◆ **What to do**: Please give again every entry exactly as it appears, setting aside the pictures.
Source material section start
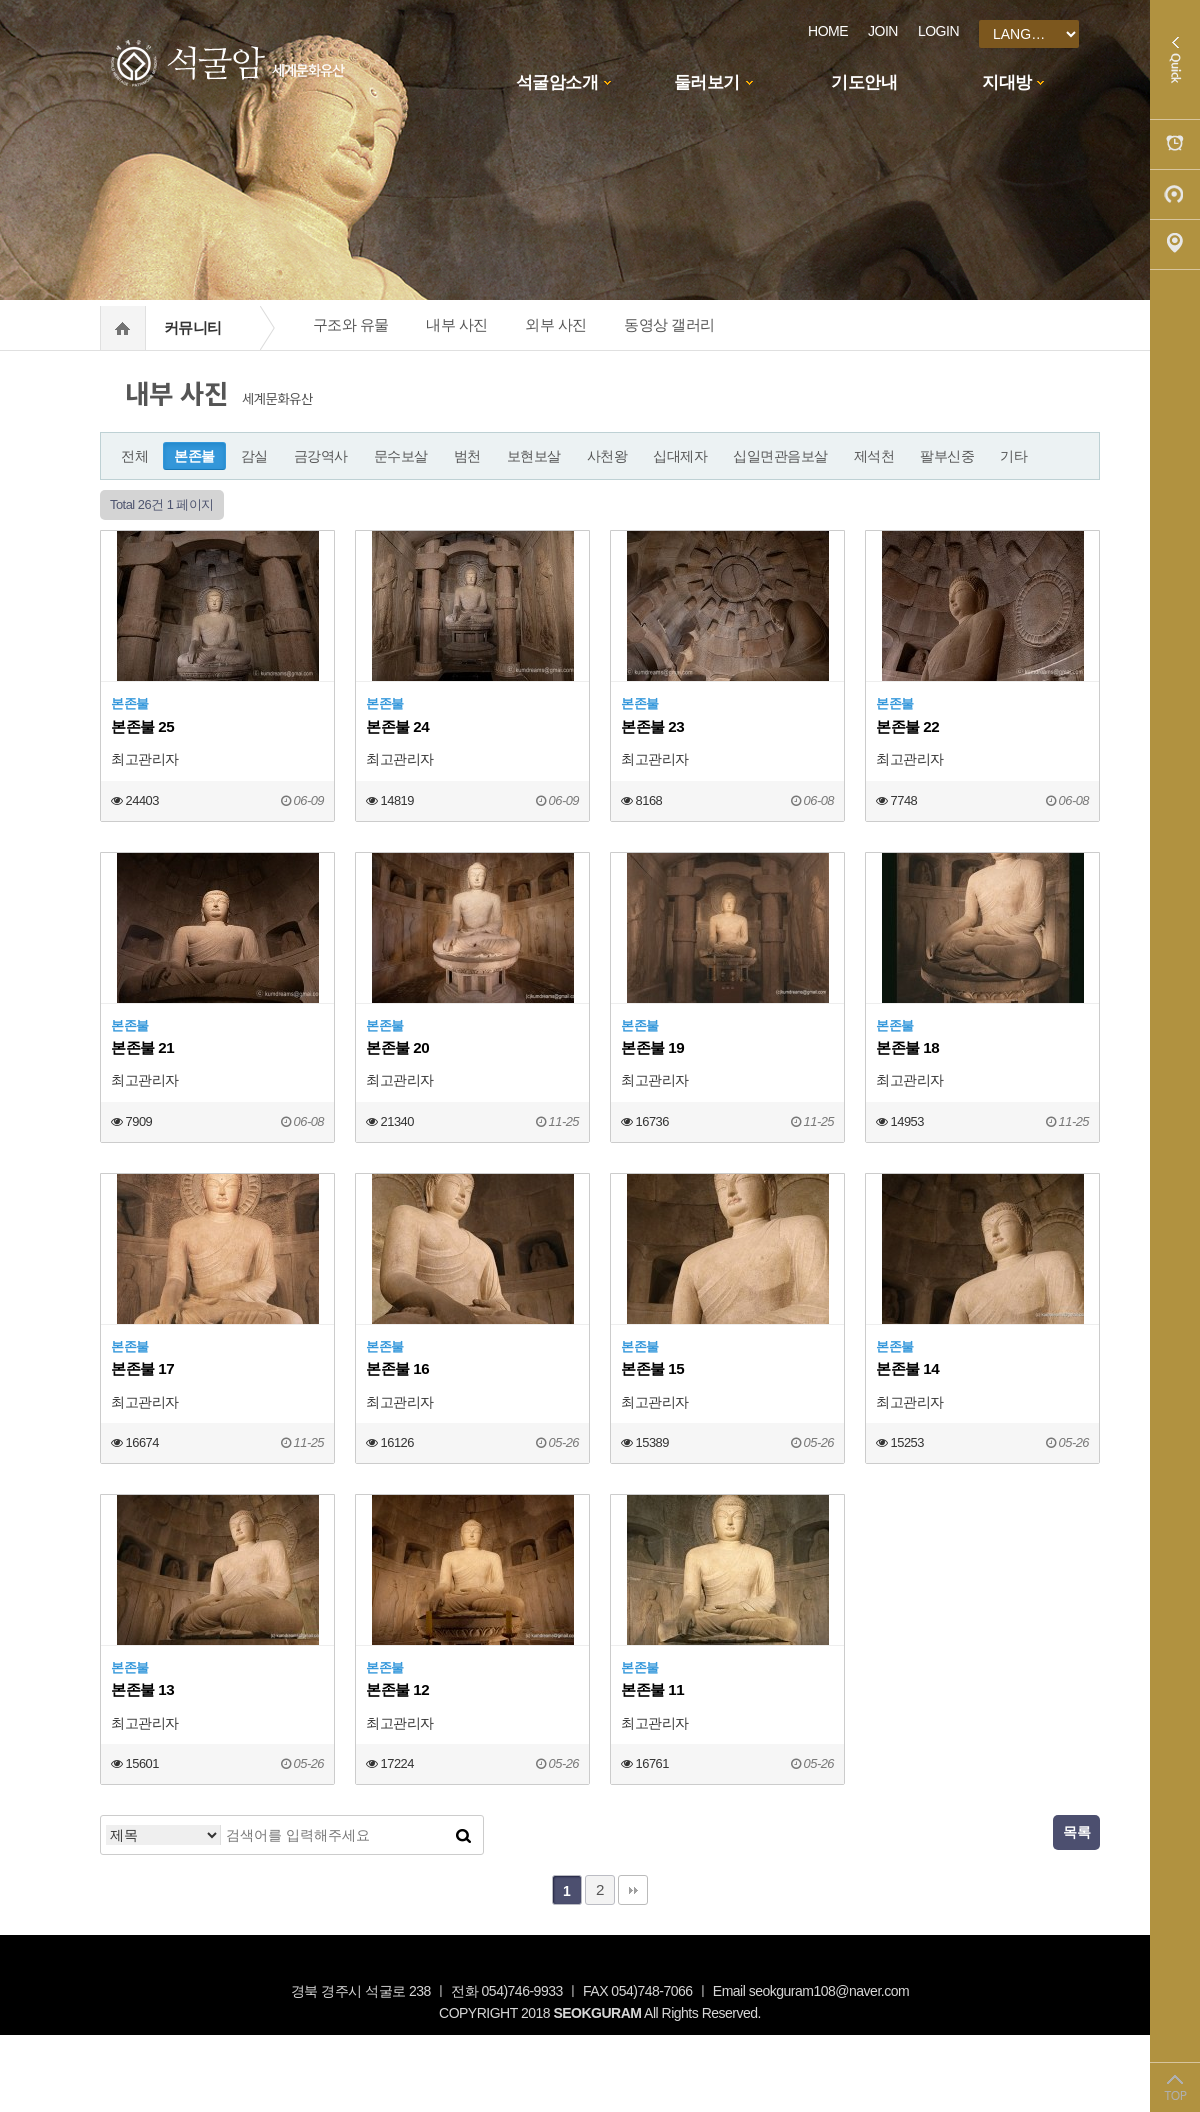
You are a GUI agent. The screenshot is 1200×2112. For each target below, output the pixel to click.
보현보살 (534, 456)
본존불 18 (907, 1047)
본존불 (194, 456)
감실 (254, 456)
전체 (134, 456)
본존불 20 (397, 1047)
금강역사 (321, 456)
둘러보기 (707, 82)
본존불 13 (142, 1689)
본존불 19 (652, 1047)
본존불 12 (397, 1689)
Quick (1175, 60)
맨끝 (633, 1890)
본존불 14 (907, 1368)
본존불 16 (397, 1368)
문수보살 (401, 456)
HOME (828, 31)
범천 (467, 456)
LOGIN (938, 31)
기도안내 (864, 82)
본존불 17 (142, 1368)
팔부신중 (947, 456)
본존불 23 (652, 726)
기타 (1013, 456)
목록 (1076, 1832)
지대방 (1007, 82)
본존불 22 (907, 726)
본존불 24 (397, 726)
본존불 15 (652, 1368)
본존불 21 (142, 1047)
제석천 (874, 456)
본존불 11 (652, 1689)
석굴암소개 (557, 82)
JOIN (883, 31)
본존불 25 (142, 726)
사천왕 (607, 456)
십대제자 (680, 456)
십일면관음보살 (780, 456)
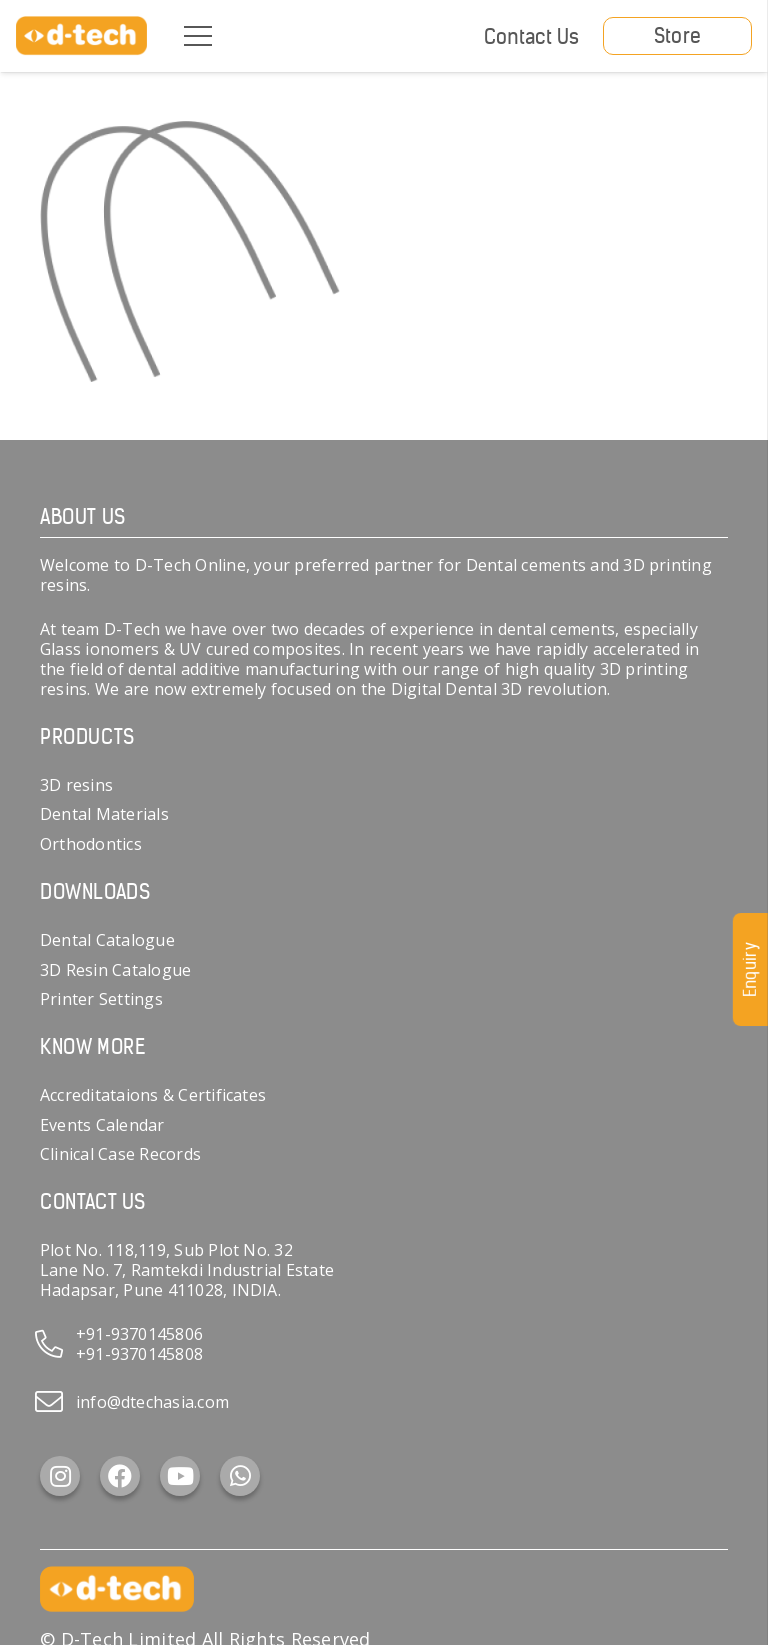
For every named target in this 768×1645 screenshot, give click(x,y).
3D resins (76, 785)
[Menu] (198, 36)
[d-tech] (81, 36)
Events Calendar (102, 1125)
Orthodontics (91, 844)
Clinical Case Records (120, 1154)
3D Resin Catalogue (115, 970)
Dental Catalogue (107, 940)
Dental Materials (104, 814)
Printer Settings (101, 999)
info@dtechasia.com (152, 1402)
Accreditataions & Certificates (153, 1095)
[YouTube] (180, 1476)
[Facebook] (120, 1476)
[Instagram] (60, 1476)
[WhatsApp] (240, 1476)
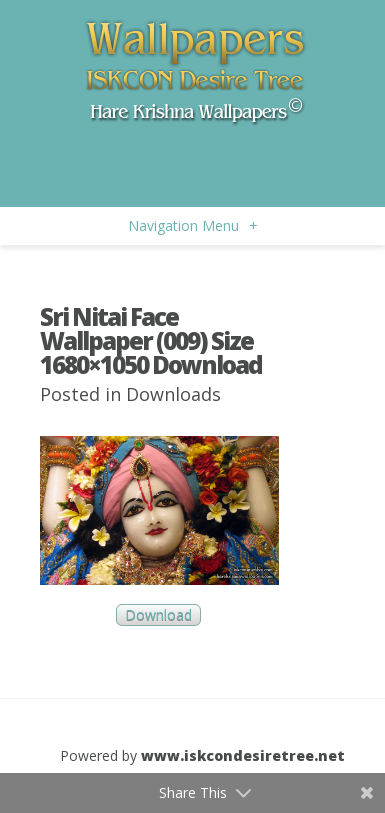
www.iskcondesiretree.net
Source material section end
◆ **Solution to the exercise**:
You are a GUI agent. The screenshot is 1200×2112. For each target below, output the pixel to click.
보현보살 (534, 456)
본존불 18 (907, 1047)
본존불 (194, 456)
감실 (254, 456)
전체 (134, 456)
본존불 20 (397, 1047)
금강역사 (321, 456)
둘러보기 (707, 82)
본존불 13 (142, 1689)
본존불 19 (652, 1047)
본존불 12 (397, 1689)
Quick (1175, 60)
맨끝 (633, 1890)
본존불 14 (907, 1368)
본존불 16 (397, 1368)
문수보살 (401, 456)
HOME (828, 31)
범천 (467, 456)
LOGIN (938, 31)
기도안내 (864, 82)
본존불 17 (142, 1368)
팔부신중 (947, 456)
본존불 23 (652, 726)
기타 (1013, 456)
목록 (1076, 1832)
지대방 (1007, 82)
본존불 22 (907, 726)
본존불 24 (397, 726)
본존불 15 (652, 1368)
본존불 21 (142, 1047)
제석천 (874, 456)
본존불 11 (652, 1689)
석굴암소개 (557, 82)
JOIN (883, 31)
본존불 25 (142, 726)
사천왕 (607, 456)
십대제자 (680, 456)
십일면관음보살 (780, 456)
For every named target in this 768×1645 screenshot, give click(x,y).
3D resins (76, 785)
[Menu] (198, 36)
[d-tech] (81, 36)
Events Calendar (102, 1125)
Orthodontics (91, 844)
Clinical Case Records (120, 1154)
3D Resin Catalogue (115, 970)
Dental Catalogue (107, 940)
Dental Materials (104, 814)
Printer Settings (101, 999)
info@dtechasia.com (152, 1402)
Accreditataions & Certificates (153, 1095)
[YouTube] (180, 1476)
[Facebook] (120, 1476)
[Instagram] (60, 1476)
[WhatsApp] (240, 1476)
www.iskcondesiretree.net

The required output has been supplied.